The use of purely behavioral tasks for testing iToM-abilities in individuals with ASD compared to NTD participants often provides uncertain or ambiguous results in accuracy. Assisted by additional physiological measurements (eye-tracking, EEG, fMRI), most studies reveal deviant processing of the applied stimuli. For a better understanding of the perception, categorization and integration processes of SC especially in terms of contextual and non-contextual iToM and eToM tasks, it could be insightful to combine behavioral tests with eye-tracking, EEG or fMRI.

Further relevant methodological aspects to focus on are time constraints for the ecologically valid presentation of social stimuli.
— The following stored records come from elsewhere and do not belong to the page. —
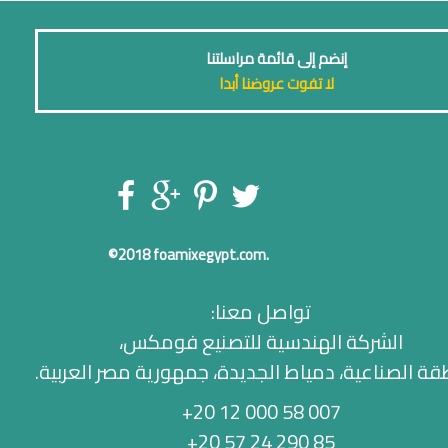
إنضم إلى قائمة مراسلتنا
لا تفوت عروضنا أبدا
©2018
foamixegypt.com.
تواصل معنا:
الشركة الهندسية للتصنيع فومكس،
قة الصناعية، دمياط الجديدة، جمهورية مصر العربية.
+20 12 000 58 007
+20 57 24 290 85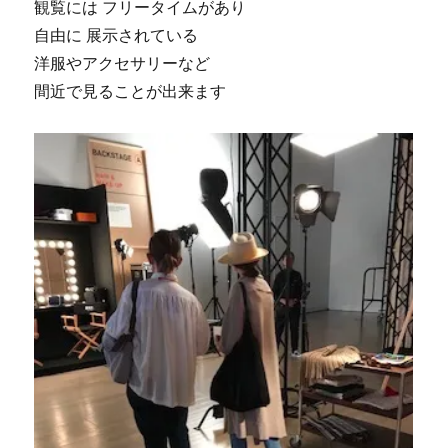
観覧には フリータイムがあり
自由に 展示されている
洋服やアクセサリーなど
間近で見ることが出来ます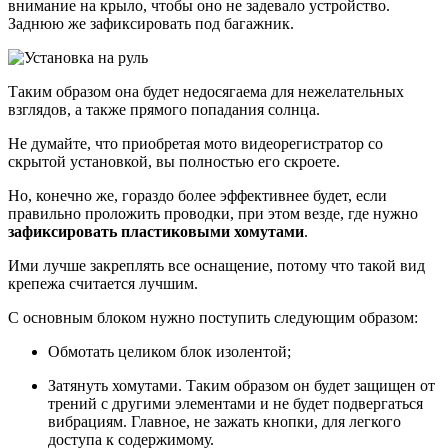
внимание на крыло, чтобы оно не задевало устройство.
Заднюю же зафиксировать под багажник.
Таким образом она будет недосягаема для нежелательных
взглядов, а также прямого попадания солнца.
Не думайте, что приобретая мото видеорегистратор со
скрытой установкой, вы полностью его скроете.
Но, конечно же, гораздо более эффективнее будет, если
правильно проложить проводки, при этом везде, где нужно
зафиксировать пластиковыми хомутами
.
Ими лучше закреплять все оснащение, потому что такой вид
крепежа считается лучшим.
С основным блоком нужно поступить следующим образом:
Обмотать целиком блок изолентой;
Затянуть хомутами. Таким образом он будет защищен от
трений с другими элементами и не будет подвергаться
вибрациям. Главное, не зажать кнопки, для легкого
доступа к содержимому.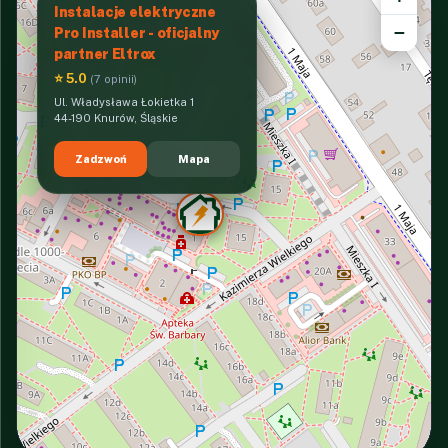
Instalacje elektryczne
−
Pro Installer - oficjalny
partner Eltrox
⭐ 5.0
(7 opinii)
Ul. Władysława Łokietka 1
44-190 Knurów, Śląskie
Zadzwoń
Mapa
INTERACTIVE VIEW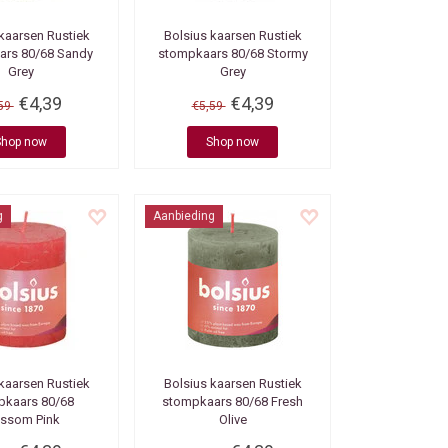
 kaarsen
Rustiek
Bolsius kaarsen
Rustiek
ars 80/68 Sandy
stompkaars 80/68 Stormy
Grey
Grey
€4,39
€4,39
,59
€5,59
Shop now
Shop now
g
Aanbieding
 kaarsen
Rustiek
Bolsius kaarsen
Rustiek
pkaars 80/68
stompkaars 80/68 Fresh
ossom Pink
Olive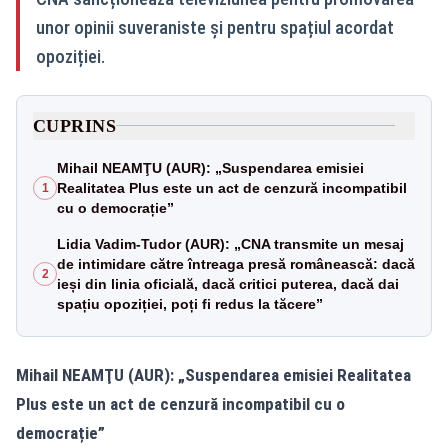
unor opinii suveraniste și pentru spațiul acordat
opoziției.
CUPRINS
Mihail NEAMŢU (AUR): „Suspendarea emisiei
Realitatea Plus este un act de cenzură incompatibil
1
cu o democrație”
Lidia Vadim-Tudor (AUR): „CNA transmite un mesaj
de intimidare către întreaga presă românească: dacă
2
ieși din linia oficială, dacă critici puterea, dacă dai
spațiu opoziției, poți fi redus la tăcere”
Mihail NEAMŢU (AUR): „Suspendarea emisiei Realitatea
Plus este un act de cenzură incompatibil cu o
democrație”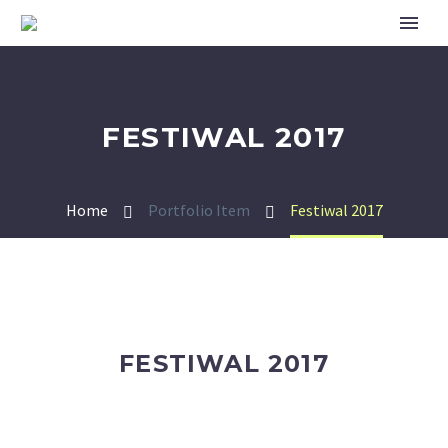
FESTIWAL 2017
Home
Portfolio Item
Festiwal 2017
FESTIWAL 2017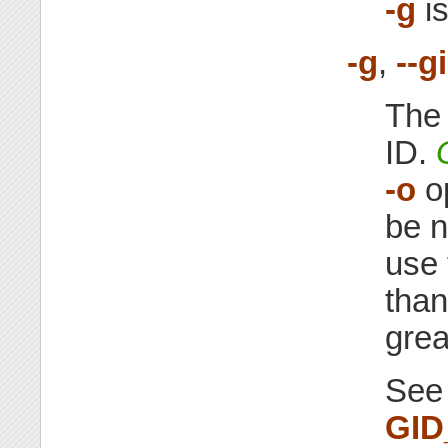
-g
is
-g
,
--g
The 
ID.
-o
op
be n
use 
than
grea
See
GI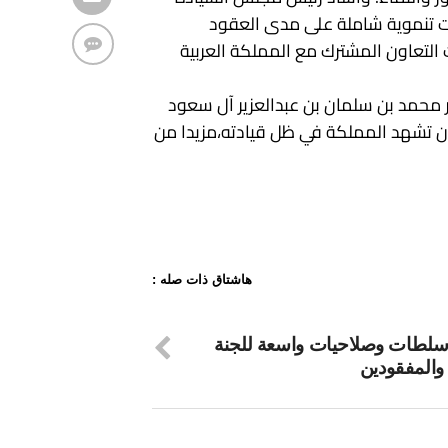
ت تنموية شاملة على مدى العقود
التعاون المشترك مع المملكة العربية
ر محمد بن سلمان بن عبدالعزير آل سعود
ن تشهد المملكة في ظل قيادته،مزيدا من
هاشتاق ذات صله :
لطات وصلاحيات واسعة للجنة
والمفقودين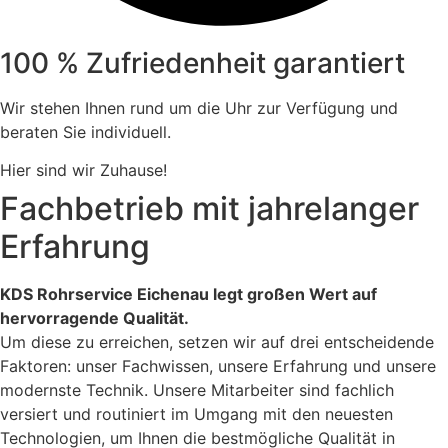
100 % Zufriedenheit garantiert
Wir stehen Ihnen rund um die Uhr zur Verfügung und
beraten Sie individuell.
Hier sind wir Zuhause!
Fachbetrieb mit jahrelanger
Erfahrung
KDS Rohrservice Eichenau legt großen Wert auf
hervorragende Qualität.
Um diese zu erreichen, setzen wir auf drei entscheidende
Faktoren: unser Fachwissen, unsere Erfahrung und unsere
modernste Technik. Unsere Mitarbeiter sind fachlich
versiert und routiniert im Umgang mit den neuesten
Technologien, um Ihnen die bestmögliche Qualität in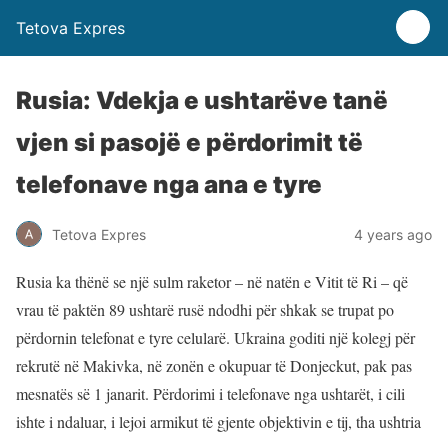
Tetova Expres
Rusia: Vdekja e ushtarëve tanë
vjen si pasojë e përdorimit të
telefonave nga ana e tyre
Tetova Expres
4 years ago
Rusia ka thënë se një sulm raketor – në natën e Vitit të Ri – që
vrau të paktën 89 ushtarë rusë ndodhi për shkak se trupat po
përdornin telefonat e tyre celularë. Ukraina goditi një kolegj për
rekrutë në Makivka, në zonën e okupuar të Donjeckut, pak pas
mesnatës së 1 janarit. Përdorimi i telefonave nga ushtarët, i cili
ishte i ndaluar, i lejoi armikut të gjente objektivin e tij, tha ushtria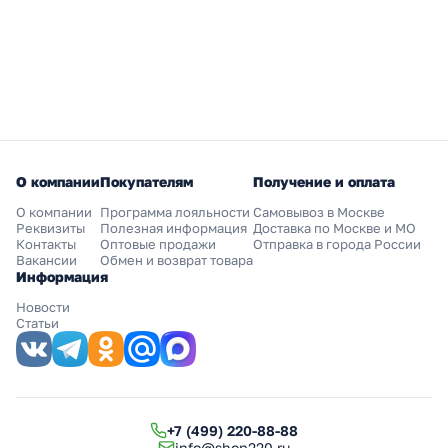
О компании
Покупателям
Получение и оплата
О компании
Программа лояльности
Самовывоз в Москве
Реквизиты
Полезная информация
Доставка по Москве и МО
Контакты
Оптовые продажи
Отправка в города России
Вакансии
Обмен и возврат товара
Информация
Новости
Статьи
+7 (499) 220-88-88
info@shop220.ru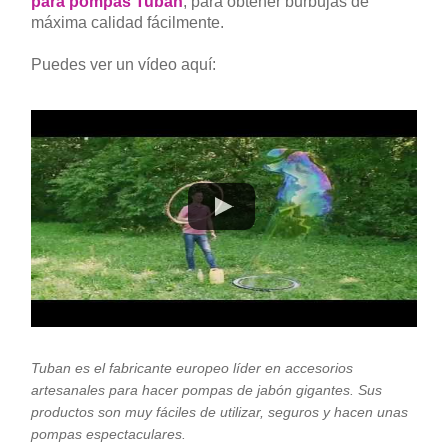
para pompas Tuban
, para obtener burbujas de
máxima calidad fácilmente.
Puedes ver un vídeo aquí:
Tuban es el fabricante europeo líder en accesorios
artesanales para hacer pompas de jabón gigantes. Sus
productos son muy fáciles de utilizar, seguros y hacen unas
pompas espectaculares.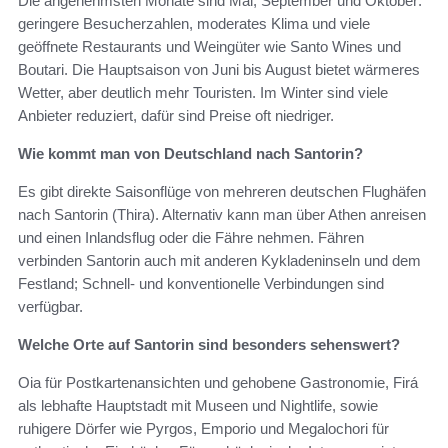
Die angenehmsten Monate sind Mai, September und Oktober:
geringere Besucherzahlen, moderates Klima und viele
geöffnete Restaurants und Weingüter wie Santo Wines und
Boutari. Die Hauptsaison von Juni bis August bietet wärmeres
Wetter, aber deutlich mehr Touristen. Im Winter sind viele
Anbieter reduziert, dafür sind Preise oft niedriger.
Wie kommt man von Deutschland nach Santorin?
Es gibt direkte Saisonflüge von mehreren deutschen Flughäfen
nach Santorin (Thira). Alternativ kann man über Athen anreisen
und einen Inlandsflug oder die Fähre nehmen. Fähren
verbinden Santorin auch mit anderen Kykladeninseln und dem
Festland; Schnell- und konventionelle Verbindungen sind
verfügbar.
Welche Orte auf Santorin sind besonders sehenswert?
Oia für Postkartenansichten und gehobene Gastronomie, Firá
als lebhafte Hauptstadt mit Museen und Nightlife, sowie
ruhigere Dörfer wie Pyrgos, Emporio und Megalochori für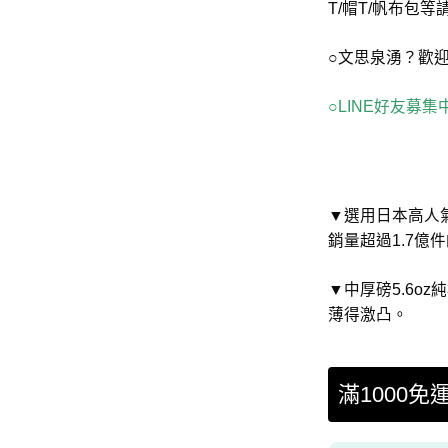
T/帽T/帆布包
○文思泉湧？歡
○LINE好友募
▼選用日本高人氣國
銷量超過1.7億
▼中厚磅5.6o
薄得激凸。
滿1000免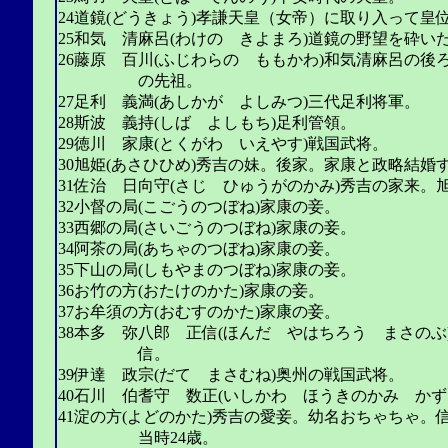
24道鏡(どうきょう)孝謙天皇（女帝）に取り入って皇
25和気 清麻呂(わけの きよまろ)道鏡の野望を砕い
26藤原 百川(ふじわらの ももかわ)和気清麻呂の
の先祖。
27足利 義満(あしかが よしみつ)三代足利将軍。
28斯波 義持(しば よしもち)足利管領。
29徳川 家康(とくがわ いえやす)戦国武将。
30旭姫(あさひひめ)秀吉の妹。後家。家康と政略結婚する。
31佐治 日向守(さじ ひゅうがのかみ)秀吉の家来。
32小督の局(こごうのつぼね)家康の妾。
33西郷の局(さいごうのつぼね)家康の妾。
34阿茶の局(あちゃのつぼね)家康の妾。
35下山の局(しもやまのつぼね)家康の妾。
36お竹の方(おたけのかた)家康の妾。
37お牟須の方(おむすのかた)家康の妾。
38本多 弥八郎 正信(ほんだ やはちろう まさの
信。
39伊達 政宗(だて まさむね)奥州の戦国武将。
40石川 伯耆守 数正(いしかわ ほうきのかみ か
41淀の方(よどのかた)秀吉の愛妾。幼名おちゃちゃ。信長
当時24歳。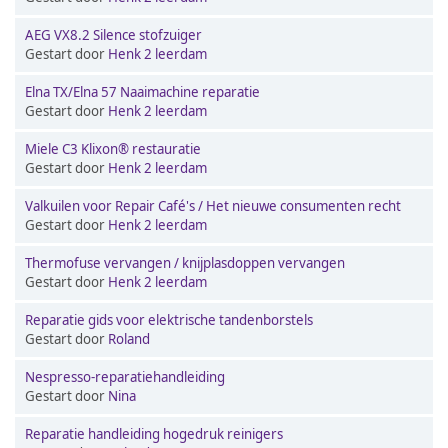
AEG VX8.2 Silence stofzuiger
Gestart door
Henk 2 leerdam
Elna TX/Elna 57 Naaimachine reparatie
Gestart door
Henk 2 leerdam
Miele C3 Klixon® restauratie
Gestart door
Henk 2 leerdam
Valkuilen voor Repair Café's / Het nieuwe consumenten recht
Gestart door
Henk 2 leerdam
Thermofuse vervangen / knijplasdoppen vervangen
Gestart door
Henk 2 leerdam
Reparatie gids voor elektrische tandenborstels
Gestart door
Roland
Nespresso-reparatiehandleiding
Gestart door
Nina
Reparatie handleiding hogedruk reinigers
In our study only few tasks allowed for time limitations and if so, the time constraints were possibly not short enough to elicit significant differences between ASD and NTD. As we suggest that especially iToM is processed mainly spontaneously, future studies should consider pertinent time-limited stimuli and reaction-time measurement in their design. Beside time limitations the use of dynamic stimuli provides higher ecological validity (Uljarevic and Hamilton 2012). Thus, future research should also focus on dynamic stimuli.

The data of the study presented here suggests that social cognition is a heterogeneous field comprising several different aspects and domains. Future research should operate, beside obligatory facial emotion categorization and false belief tasks, with ecologically valid material taking into account the complexity of the environment neurotypically developed and individuals with ASD are living in. Hence, a core theme of future research should be the investigation of differences in the acquisition and revision of social schemata between ASD and NTD.